Implementing Authentication

AuthKit is Pley's tool to identify, verify, and authenticate users on the Pley platform who is trying to play your games. It integrates with your back-end and provides access to Pley's backend to verify any logged-in users on the platform.

This article is just the how-to to implement Pley Authentication into your game.
Read more about Pley Authentication here.

1) Fetch the Pley Session Token. Send the Session Token to your game server.
2) Game backend verifies the Session Token with the Pley server through an HTTP request (reference).
3) Pley returns the game_user_id to the game server. The user is now verified.
4) Game backend uses game_user_id to generate it's own session/token and send it to the game client.
5) Game client authenticates user actions same as what it's already doing on mobile.

Note that Session Tokens expire after 30 minutes on Pley. If you are doing any critical functions, it is recommended to fetch a new Session Token and verify it.

(1) Fetching Pley Session Token in Game Client

📘

API References

You can find the methods called in the references for Unity SDK AuthKit and for the C SDK AuthKit.

When the game starts (after the Pley SDK has been initialized), request a session token from the Pley SDK. This token should then be verified by the game server.

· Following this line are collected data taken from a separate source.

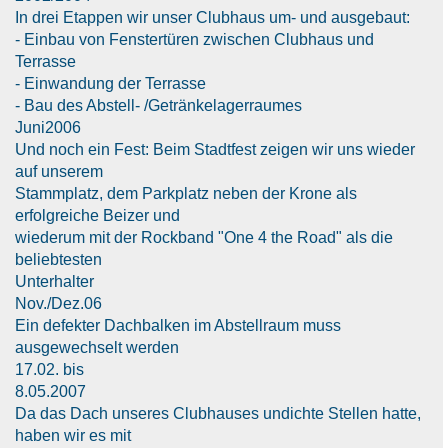
In drei Etappen wir unser Clubhaus um- und ausgebaut:
- Einbau von Fenstertüren zwischen Clubhaus und
Terrasse
- Einwandung der Terrasse
- Bau des Abstell- /Getränkelagerraumes
Juni2006
Und noch ein Fest: Beim Stadtfest zeigen wir uns wieder
auf unserem
Stammplatz, dem Parkplatz neben der Krone als
erfolgreiche Beizer und
wiederum mit der Rockband "One 4 the Road" als die
beliebtesten
Unterhalter
Nov./Dez.06
Ein defekter Dachbalken im Abstellraum muss
ausgewechselt werden
17.02. bis
8.05.2007
Da das Dach unseres Clubhauses undichte Stellen hatte,
haben wir es mit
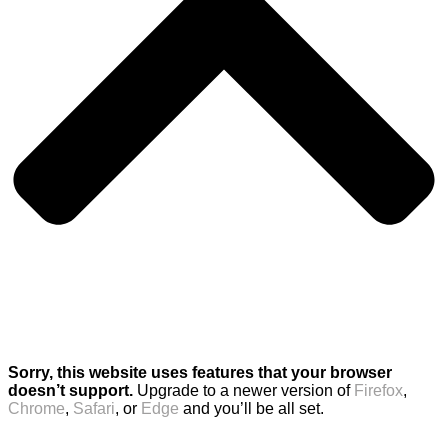
Sorry, this website uses features that your browser
doesn’t support.
Upgrade to a newer version of
Firefox
,
Chrome
,
Safari
, or
Edge
and you’ll be all set.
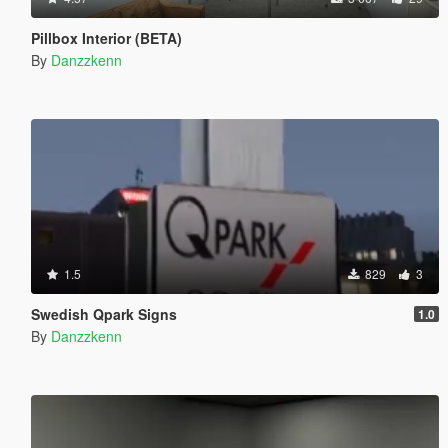
Pillbox Interior (BETA)
By
Danzzkenn
1.5
829
3
Swedish Qpark Signs
1.0
By
Danzzkenn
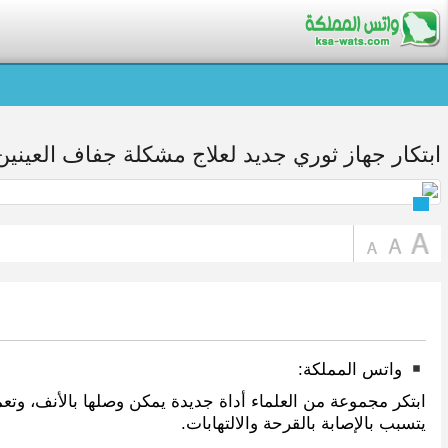
ابتكار جهاز ثوري جديد لعلاج مشكلة جفاف العينين
واتس المملكة:
ابتكر مجموعة من العلماء أداة جديدة يمكن وصلها بالأنف، و
يتسبب بالإصابة بالقرحة والالتهابات.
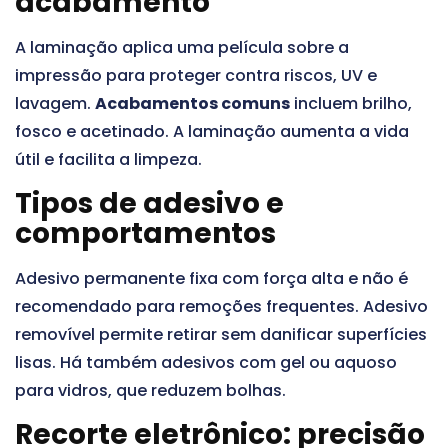
acabamento
A laminação aplica uma película sobre a
impressão para proteger contra riscos, UV e
lavagem.
Acabamentos comuns
incluem brilho,
fosco e acetinado. A laminação aumenta a vida
útil e facilita a limpeza.
Tipos de adesivo e
comportamentos
Adesivo permanente fixa com força alta e não é
recomendado para remoções frequentes. Adesivo
removível permite retirar sem danificar superfícies
lisas. Há também adesivos com gel ou aquoso
para vidros, que reduzem bolhas.
Recorte eletrônico: precisão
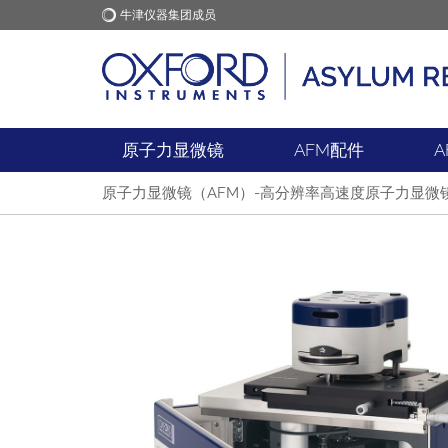
牛津仪器集团成员
牛津仪器
应用
原子力显微镜
AFM配件
A
原子力显微镜（AFM）-高分辨率高速度原子力显微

// Remember to initialize the SDK first. 

// Request a session token ID from the SDK:
private string GetPleySessionToken()
{
	return Pley.AuthKit.GetSessionToken();
}

// Now that we have the session token ID, we send it over to your backend so the backend can send a request to Pley's server.
private void SendTokenToBackend()
{
	// Your backend's server send request
  MyBackend.AuthenticateUsingPley(GetPleySessionToken());
}

(2) - (4) Verify Session token and get Pley Game User

The game client has a session token and needs a Pley game_user_id. After creating the server function/endpoint above, the server must verify the Session Token to recieve a Game User ID from Pley.

To do that, simply create an HTTP request using cURL, from your backend:

curl -X POST \
  https://api.pley.com/v2/auth-kit/verify-session-token \
  -H 'Authorization: Bearer your-api-token' \
  -H 'Content-Type: application/json' \
  -d '{
    "session_token": "users-session-token"
  }'

Your backend will receive a JSON response. This response includes the Pley game_user_id which the game client should use to authenticate with the backend (as an existing user, or create a new user).

{
  "data": {
    "game_user": {
      "game_user_id": "xxxxxxxx-xxxx-xxxx-xxxx-xxxxxxxxxxxx",
      "username": "Tornado92"
    },
    "game_id": "xxxxxxxx-xxxx-xxxx-xxxx-xxxxxxxxxxxx"
  }
}

You can check the status code for this response. As customary, we use 200 for a valid response (i.e. verified Session Token) and a 400 as a bad request (i.e. corrupt Session Token).

Use the game_user_id to generate game specific session/token and send it to game client.

(5) Get User Game Progress

Finally, use the token/session you generated to authenticate the user and fetch progress. This implementation is unique to your game, and should use the same method as on iOS or Android.

private void AuthenticateWithGameBackend()
{
	// Your backend's server send request
  MyBackend.GetGameProgress(GameSpecificSessionInfo);
}

📘

The Game ID is included within the response JSON so you can identify a specific game. This can be useful if you have multiple games hooked to the same backend service and need verification. You can find the Game ID under settings in the Game Manager at manage.pley.com

🚧

Session Token ID Expires

As mentioned above, Session Tokens expire after a while automatically (every 30 minutes). We recommend you request the Session Token when you're doing any verifications just in case.

❗️

SDK Game User ID

The Game User ID is available from within the SDK. However, the method call isn't meant to be used for verification as the resulting Game User ID can be easily tampered with. The purpose of this method call is to help in error reporting for example.